The library Learning Commons is learning centered and offers many services. Located on the first floor, the Learning Commons has computer workstations as well as a variety of research and instructional services, which include:
- Simply to Go Café - Offers quick-and-casual dining for students on the go. The café offers a variety of sandwiches, salads and wraps along with a coffee and pastry station. It is located inside the library’s Casual Reading Room.
- The American Jewish Committee Distance Learning Center - With a seating capacity of 40, the room is located on the second floor and is used for a variety of instructional and campus-based activities: small presentations, webinars, videoconferences, meetings and workshops.

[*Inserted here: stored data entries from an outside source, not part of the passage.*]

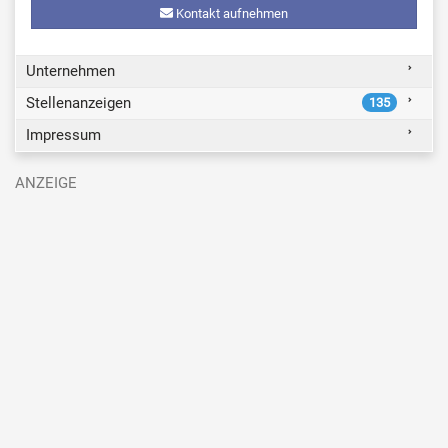
Kontakt aufnehmen
Unternehmen
Stellenanzeigen
135
Impressum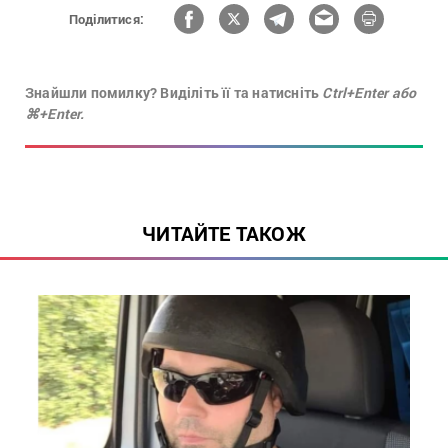
Поділитися:
Знайшли помилку? Виділіть її та натисніть
Ctrl+Enter або
⌘+Enter.
ЧИТАЙТЕ ТАКОЖ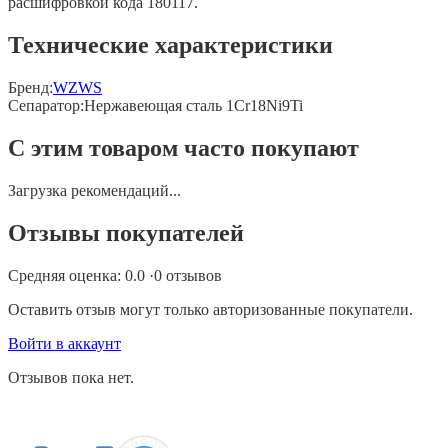
расшифровкой кода 180117.
Технические характеристики
Бренд:
WZWS
Сепаратор
:
Нержавеющая сталь 1Cr18Ni9Ti
С этим товаром часто покупают
Загрузка рекомендаций...
Отзывы покупателей
Средняя оценка:
0.0
·
0
отзывов
Оставить отзыв могут только авторизованные покупатели.
Войти в аккаунт
Отзывов пока нет.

- Group and Individuals Study Rooms - Located on the first and second floors and are provided for groups engaged in study.
- Information Literacy (IL) Instruction - A core initiative that provides instruction in locating, evaluating, and using resources. Information Literacy is provided through formal classroom lectures, as well as individualized instruction. Electronic and printed guides, pathfinders and bibliographies are made available to patrons upon request.
- LALINC Cards - Established by the LOUIS Consortia, are courtesy cards extended to faculty and staff which allows borrowing privileges from other consortia institutions.
- Library Technology - Electronic library resources are available from campus as well as from remote locations and may be accessed from the library website at www.dillard.edu. In addition to the Online Public Access Catalog (OPAC), other electronic resources include indices, abstracts, full-text articles and journals, and online books. These resources are made available through the LOUIS consortia, which includes EBSCOHost, JSTOR and ProQuest electronic databases.
- Photocopying and Printing Services - There is one photo copier for student use on the first floor of the library. All printouts from computers are routed to the front circulation desk for a minimal fee.
- Reference and Research Assistance - Librarians are available to assist patrons locate, select and interpret the appropriate information and resources.